Traditional Trench Celery versus Self Blanching Celery
21st May 2005
Types of Celery
Sadly, only a few us seem to grow the old traditional trench celery these days, even though in my opinion, the flavour is far superior to the self blanching varieties. The trench type certainly requires more commitment to thorough ground preparation and must be partly the reason why gardeners have opted for the easier alternative. Most gardening books will tell you that trenches need to be opened up with copious quantities of manure laid on the bottom, it's no wonder really that the old fashioned variety has fallen out of favour. I have to say though that on the show benches, the trench variety is still the one to beat.
The difference basically between the two is that the trench variety needs to be earthed up in stages to blanch the stems where as the self blanching type needs to be planted in blocks or squares to blanch itself. However even that terminology is really false, because what we are doing when earthing up or even collaring the celery is more than simply blanching. Blocking out the daylight will certainly blanch or whiten the stalks or petioles, but it also lengthens the stalks as it extends upwards in search of light. It is this fact in my opinion that makes the trench celery that little bit better because it reduces the stringiness of the stalk whilst the same time improving it"s flavour.

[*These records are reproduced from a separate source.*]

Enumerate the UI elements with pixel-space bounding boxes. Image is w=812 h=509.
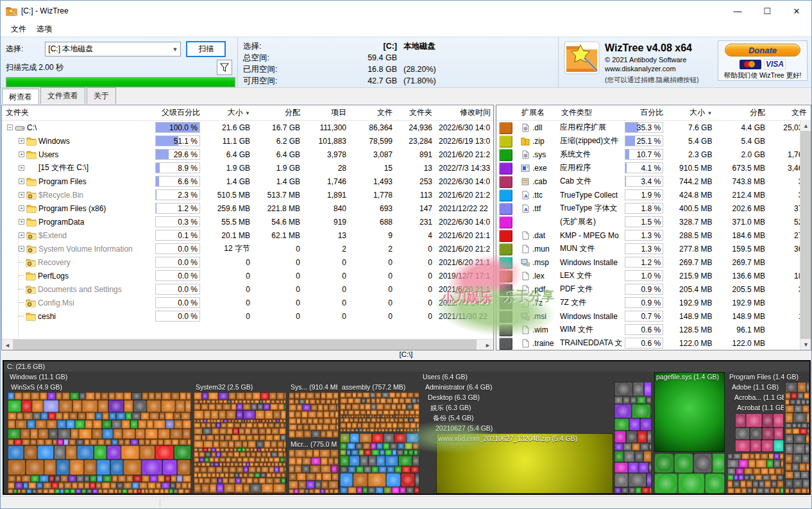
tree-row[interactable]: Documents and Settings 0.0 % 0 0 0 0 0 2…: [2, 282, 494, 296]
expand-icon[interactable]: +: [19, 165, 24, 171]
ext-row[interactable]: .msi Windows Installe 0.7 % 148.9 MB 148…: [496, 309, 811, 323]
ext-row[interactable]: .cab Cab 文件 3.4 % 744.2 MB 743.8 MB 30: [496, 175, 811, 188]
cell-folders: 253: [396, 175, 436, 188]
ext-col-header[interactable]: 文件类型: [557, 105, 623, 121]
treemap-section-label[interactable]: Adobe (1.1 GB): [730, 383, 779, 392]
expand-icon[interactable]: +: [19, 219, 24, 225]
treemap-section-label[interactable]: Program Files (1.4 GB): [727, 372, 799, 382]
close-button[interactable]: ✕: [782, 1, 811, 21]
tree-row[interactable]: +$Extend 0.1 % 20.1 MB 62.1 MB 13 9 4 20…: [2, 229, 494, 242]
ext-col-header[interactable]: 大小 ▼: [667, 105, 716, 121]
tab-tree-view[interactable]: 树查看: [2, 89, 39, 104]
ext-row[interactable]: (无扩展名) 1.5 % 328.7 MB 371.0 MB 524: [496, 215, 811, 229]
treemap-section-label[interactable]: Windows (11.1 GB): [8, 372, 67, 382]
ext-row[interactable]: .7z 7Z 文件 0.9 % 192.9 MB 192.9 MB 2: [496, 296, 811, 309]
tree-col-header[interactable]: 项目: [304, 105, 350, 121]
expand-icon[interactable]: +: [19, 232, 24, 238]
treemap-section-label[interactable]: assembly (757.2 MB): [340, 383, 405, 392]
vscroll-thumb[interactable]: [800, 131, 811, 339]
ext-col-header[interactable]: 文件: [769, 105, 811, 121]
scroll-left-arrow[interactable]: ◄: [2, 340, 13, 350]
expand-icon[interactable]: +: [19, 138, 24, 144]
tree-row[interactable]: PerfLogs 0.0 % 0 0 0 0 0 2019/12/7 17:1: [2, 269, 494, 282]
tree-row[interactable]: Recovery 0.0 % 0 0 0 0 0 2021/6/20 21:1: [2, 255, 494, 269]
tree-col-header[interactable]: 修改时间: [436, 105, 494, 121]
tree-col-header[interactable]: 大小 ▼: [204, 105, 254, 121]
ext-row[interactable]: .wim WIM 文件 0.6 % 128.5 MB 96.1 MB 7: [496, 323, 811, 336]
treemap-section-label[interactable]: Sys... (910.4 MB): [289, 383, 337, 392]
tree-row[interactable]: +Program Files (x86) 1.2 % 259.6 MB 221.…: [2, 202, 494, 215]
tree-row[interactable]: +Users 29.6 % 6.4 GB 6.4 GB 3,978 3,087 …: [2, 148, 494, 161]
tree-row[interactable]: +ProgramData 0.3 % 55.5 MB 54.6 MB 919 6…: [2, 215, 494, 229]
drive-dropdown[interactable]: [C:] 本地磁盘 ▼: [45, 42, 181, 56]
tree-col-header[interactable]: 父级百分比: [154, 105, 204, 121]
ext-row[interactable]: .dat KMP - MPEG Mo 1.3 % 288.5 MB 184.6 …: [496, 229, 811, 242]
maximize-button[interactable]: ☐: [752, 1, 782, 21]
expand-icon[interactable]: +: [19, 246, 24, 252]
tree-row[interactable]: −C:\ 100.0 % 21.6 GB 16.7 GB 111,300 86,…: [2, 121, 494, 135]
tree-row[interactable]: ceshi 0.0 % 0 0 0 0 0 2021/11/30 22: [2, 309, 494, 323]
tree-col-header[interactable]: 文件夹: [2, 105, 154, 121]
expand-icon[interactable]: +: [19, 151, 24, 157]
ext-row[interactable]: .exe 应用程序 4.1 % 910.5 MB 673.5 MB 3,468: [496, 161, 811, 175]
tree-row[interactable]: +$Recycle.Bin 2.3 % 510.5 MB 513.7 MB 1,…: [2, 188, 494, 202]
expand-icon[interactable]: +: [19, 192, 24, 198]
treemap-section-label[interactable]: Acrobat (1.1 GB): [735, 403, 784, 413]
ext-vscrollbar[interactable]: ▲ ▼: [800, 120, 811, 350]
treemap[interactable]: C: (21.6 GB)Windows (11.1 GB)WinSxS (4.9…: [3, 360, 811, 495]
tree-hscrollbar[interactable]: ◄ ►: [2, 339, 493, 350]
tree-col-header[interactable]: 分配: [254, 105, 304, 121]
minimize-button[interactable]: —: [723, 1, 752, 21]
tab-about[interactable]: 关于: [87, 87, 116, 104]
hscroll-thumb[interactable]: [13, 340, 477, 350]
ext-row[interactable]: .lex LEX 文件 1.0 % 215.9 MB 136.6 MB 188: [496, 269, 811, 282]
treemap-section-label[interactable]: Users (6.4 GB): [421, 372, 468, 382]
treemap-section-label[interactable]: Desktop (6.3 GB): [426, 393, 480, 402]
tree-row[interactable]: +System Volume Information 0.0 % 12 字节 0…: [2, 242, 494, 255]
brand-website[interactable]: www.diskanalyzer.com: [605, 64, 692, 74]
treemap-section-label[interactable]: Micr... (775.0 MB): [289, 440, 337, 449]
tree-row[interactable]: +[15 文件在 C:\] 8.9 % 1.9 GB 1.9 GB 28 15 …: [2, 161, 494, 175]
ext-row[interactable]: .dll 应用程序扩展 35.3 % 7.6 GB 4.4 GB 25,038: [496, 121, 811, 135]
ext-row[interactable]: A.ttf TrueType 字体文 1.8 % 400.5 MB 202.6 …: [496, 202, 811, 215]
ext-row[interactable]: .pdf PDF 文件 0.9 % 205.4 MB 205.5 MB 36: [496, 282, 811, 296]
status-bar: [1, 496, 811, 508]
tree-col-header[interactable]: 文件夹: [396, 105, 436, 121]
treemap-section-label[interactable]: 备份 (5.4 GB): [431, 413, 474, 423]
treemap-section-label[interactable]: WinSxS (4.9 GB): [9, 383, 62, 392]
treemap-section-label[interactable]: System32 (2.5 GB): [194, 383, 253, 392]
treemap-section-label[interactable]: C: (21.6 GB): [5, 362, 45, 372]
menu-file[interactable]: 文件: [6, 22, 31, 37]
expand-icon[interactable]: +: [19, 205, 24, 211]
treemap-section-label[interactable]: 娱乐 (6.3 GB): [428, 403, 471, 413]
ext-col-header[interactable]: 百分比: [623, 105, 667, 121]
filter-button[interactable]: [217, 60, 232, 75]
ext-row[interactable]: .traine TRAINEDDATA 文 0.6 % 122.0 MB 122…: [496, 336, 811, 350]
tree-row[interactable]: Config.Msi 0.0 % 0 0 0 0 0 2022/7/3 14:3…: [2, 296, 494, 309]
ext-row[interactable]: .mun MUN 文件 1.3 % 277.8 MB 159.5 MB 367: [496, 242, 811, 255]
treemap-section-label[interactable]: Acroba... (1.1 GB): [732, 393, 784, 402]
donate-button[interactable]: Donate: [725, 44, 800, 56]
tree-row[interactable]: +Program Files 6.6 % 1.4 GB 1.4 GB 1,746…: [2, 175, 494, 188]
treemap-section-label[interactable]: 20210627 (5.4 GB): [434, 424, 493, 433]
ext-col-header[interactable]: 扩展名: [518, 105, 557, 121]
percent-of-parent-bar: 0.0 %: [155, 297, 200, 308]
scan-button[interactable]: 扫描: [186, 41, 226, 57]
ext-col-header[interactable]: 分配: [716, 105, 769, 121]
scroll-right-arrow[interactable]: ►: [482, 340, 493, 350]
tab-file-view[interactable]: 文件查看: [40, 87, 85, 104]
scroll-up-arrow[interactable]: ▲: [800, 120, 811, 131]
ext-row[interactable]: .zip 压缩(zipped)文件 25.1 % 5.4 GB 5.4 GB 3: [496, 134, 811, 148]
collapse-icon[interactable]: −: [7, 125, 13, 130]
ext-row[interactable]: A.ttc TrueType Collect 1.9 % 424.8 MB 21…: [496, 188, 811, 202]
treemap-section-label[interactable]: pagefile.sys (1.4 GB): [654, 372, 719, 382]
ext-row[interactable]: .msp Windows Installe 1.2 % 269.7 MB 269…: [496, 255, 811, 269]
ext-row[interactable]: .sys 系统文件 10.7 % 2.3 GB 2.0 GB 1,768: [496, 148, 811, 161]
expand-icon[interactable]: +: [19, 178, 24, 184]
scroll-down-arrow[interactable]: ▼: [800, 339, 811, 350]
tree-col-header[interactable]: 文件: [350, 105, 396, 121]
treemap-section-label[interactable]: www.x6d.com_20210627_132048.zip (5.4 GB): [436, 434, 577, 444]
menu-options[interactable]: 选项: [31, 22, 57, 37]
treemap-section-label[interactable]: Administrator (6.4 GB): [423, 383, 492, 392]
tree-row[interactable]: +Windows 51.1 % 11.1 GB 6.2 GB 101,883 7…: [2, 134, 494, 148]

A friend once told me that celery seed were as small as Ants teeth, and that is small to say the least!. The fact is though that the seed of celery is the smallest of all the cultivated vegetables and it does need a little bit of extra care at sowing time. It's certainly not the type of seed that you would sow directly outdoors, it has to be started off in a warm greenhouse and the initial use of an electric propagator would certainly help to speed up the germination rate. Fill a small shallow seed tray with some fine seed compost, level it off at the edge of the tray and then tap it down once on the seed bench. This will be sufficient to lightly compact the compost to make sure that there are no air pockets in it as well as leaving sufficient space at the top for watering. Pour out the seed from the packet into the palm of your hand and using your finger and thumb pick up the seed and lightly broadcast sow it on top of the compost. Lightly press down the seed into the compost with a flat piece of wood and place the tray in a suitable container with tepid water in it. Allow the compost to take the water in from the holes below, when the compost turns to a dark brown or black colour, the seed tray will be fully charged with water. The reason for watering this way, rather than with a watering can, is to prevent the sudden downpour of water from the cans" rose on top of the seed. This can have the effect of swimming the seed along the top of the compost ending up in clusters giving you a poor germination and leggy seedlings. Cover the seedlings very lightly, (they don't need total darkness to germinate) with some fine grade Vermiculite and water on a daily basis making sure that the vermiculite and compost never dry out.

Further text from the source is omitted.